Here's a few I can think up off the top of my head that have been reused in the past 100 or so years: Vampires, Warewolves, (Beast) men, the living dead (Zombies), demons, Elves, wizards, magic, ghosts, goblins, ghouls, dwarves, gnomes...

And that's just a few. Hell, in comics, there's super heroes that come from different universes with the same powers. (Aqua man and the Sub Mariner, Hawk Eye and Green Arrow, just to name a few.) It's not uncommon.

Naming a few obscure characters from a few obscure TV shows and movies doesn't prove all that much. It just means you spent a lot of time looking up lizard people in pop culture.
Since researching relationships between pop culture and mythology/archetypal stories is an interest point for me, I felt the need to reply to this.

I haven't watched the documentary in question, so I can't comment on the examples it uses. Generally speaking, though, reptilian humanoids are an example of an origination point. That is, the earliest example of an archetype that would later disseminate through myth, religion and folklore. Werewolf legends, for example, originate largely from reptilian shapeshifter stories adapted to the folklore of the time. Vampires also share this common starting point.

Reptilians are the "original monster" so to speak. They are the earliest examples in countless cultures and are therefore often seen as the "truth" behind what would later become legend. You can have literally hundreds of different names and folkloric interpretations of the same exact thing. Since you brought up fairies, dwarves, goblins, etc., here's a fun article about that (note the last bulletpoint at the top ).

Pop culture is modern mythology. It's the same stories, the same characters, the same archetypes being told over and over again for symbolic purposes.
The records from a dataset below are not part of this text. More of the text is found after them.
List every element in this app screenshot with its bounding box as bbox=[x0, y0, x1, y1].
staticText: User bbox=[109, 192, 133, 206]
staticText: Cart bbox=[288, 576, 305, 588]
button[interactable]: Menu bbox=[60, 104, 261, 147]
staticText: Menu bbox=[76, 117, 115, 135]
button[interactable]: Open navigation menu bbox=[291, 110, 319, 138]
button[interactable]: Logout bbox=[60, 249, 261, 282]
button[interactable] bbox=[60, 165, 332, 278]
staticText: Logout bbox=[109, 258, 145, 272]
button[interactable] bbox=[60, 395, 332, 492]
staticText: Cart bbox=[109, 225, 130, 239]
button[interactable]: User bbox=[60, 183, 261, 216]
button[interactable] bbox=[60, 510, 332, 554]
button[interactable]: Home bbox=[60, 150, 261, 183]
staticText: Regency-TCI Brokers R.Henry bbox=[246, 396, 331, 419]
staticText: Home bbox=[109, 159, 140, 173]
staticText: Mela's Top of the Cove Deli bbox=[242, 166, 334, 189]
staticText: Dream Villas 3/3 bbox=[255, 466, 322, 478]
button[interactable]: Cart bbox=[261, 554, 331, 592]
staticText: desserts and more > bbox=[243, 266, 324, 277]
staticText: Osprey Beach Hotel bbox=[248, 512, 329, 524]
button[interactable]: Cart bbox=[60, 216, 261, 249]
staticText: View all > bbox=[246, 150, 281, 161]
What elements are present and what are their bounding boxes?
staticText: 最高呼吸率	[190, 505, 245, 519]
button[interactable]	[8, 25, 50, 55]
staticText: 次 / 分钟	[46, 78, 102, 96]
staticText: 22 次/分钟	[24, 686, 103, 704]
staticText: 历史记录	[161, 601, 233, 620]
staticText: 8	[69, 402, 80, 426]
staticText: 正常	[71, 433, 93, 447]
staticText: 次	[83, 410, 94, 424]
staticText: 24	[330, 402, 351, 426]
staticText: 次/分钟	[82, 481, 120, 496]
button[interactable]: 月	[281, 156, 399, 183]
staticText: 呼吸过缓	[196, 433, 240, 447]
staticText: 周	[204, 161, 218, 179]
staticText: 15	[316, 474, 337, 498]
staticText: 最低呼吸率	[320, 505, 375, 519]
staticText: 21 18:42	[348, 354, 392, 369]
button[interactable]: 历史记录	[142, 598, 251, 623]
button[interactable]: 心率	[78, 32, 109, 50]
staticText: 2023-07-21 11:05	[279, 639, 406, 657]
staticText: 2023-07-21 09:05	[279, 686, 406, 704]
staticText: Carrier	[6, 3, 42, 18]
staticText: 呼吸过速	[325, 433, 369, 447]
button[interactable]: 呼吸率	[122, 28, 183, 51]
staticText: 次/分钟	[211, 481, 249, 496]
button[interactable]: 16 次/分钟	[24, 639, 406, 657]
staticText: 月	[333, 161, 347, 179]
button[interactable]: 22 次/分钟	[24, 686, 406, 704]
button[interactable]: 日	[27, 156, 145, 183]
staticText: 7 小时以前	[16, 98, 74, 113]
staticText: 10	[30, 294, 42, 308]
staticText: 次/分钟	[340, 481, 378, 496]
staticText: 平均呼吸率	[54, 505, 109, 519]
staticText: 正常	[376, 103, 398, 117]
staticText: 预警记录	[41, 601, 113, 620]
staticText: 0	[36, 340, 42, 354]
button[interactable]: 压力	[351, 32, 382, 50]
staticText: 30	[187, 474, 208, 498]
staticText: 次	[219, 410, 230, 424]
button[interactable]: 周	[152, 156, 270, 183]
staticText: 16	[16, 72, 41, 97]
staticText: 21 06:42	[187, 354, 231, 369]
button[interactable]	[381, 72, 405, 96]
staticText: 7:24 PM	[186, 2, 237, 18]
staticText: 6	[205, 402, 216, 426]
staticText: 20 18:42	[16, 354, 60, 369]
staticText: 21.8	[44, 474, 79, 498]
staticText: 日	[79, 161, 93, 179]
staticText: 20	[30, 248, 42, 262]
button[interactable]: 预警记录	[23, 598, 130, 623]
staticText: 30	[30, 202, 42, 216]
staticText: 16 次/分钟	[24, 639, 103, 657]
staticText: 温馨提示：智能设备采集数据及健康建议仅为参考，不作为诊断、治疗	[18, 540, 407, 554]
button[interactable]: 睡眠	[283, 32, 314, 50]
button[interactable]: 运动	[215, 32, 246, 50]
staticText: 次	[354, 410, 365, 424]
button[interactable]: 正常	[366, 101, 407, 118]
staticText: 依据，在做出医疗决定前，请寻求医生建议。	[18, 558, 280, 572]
It's really about getting to the bottom of that original story.

As an aside, I find when Reptilians do appear in pop culture their history is often jarringly out of place for the material. Ghosts, for example, pop up all the time, sure, but they are integrated into the tale being told and generally "fit" the plot or setting. With Reptilians you often come across extremely specific elements that feel like they just come out of nowhere.

One of my favorites is this intro from a 90s cartoon. Halfway through it's just like... "Uh... ok?" Makes me laugh every time I see it.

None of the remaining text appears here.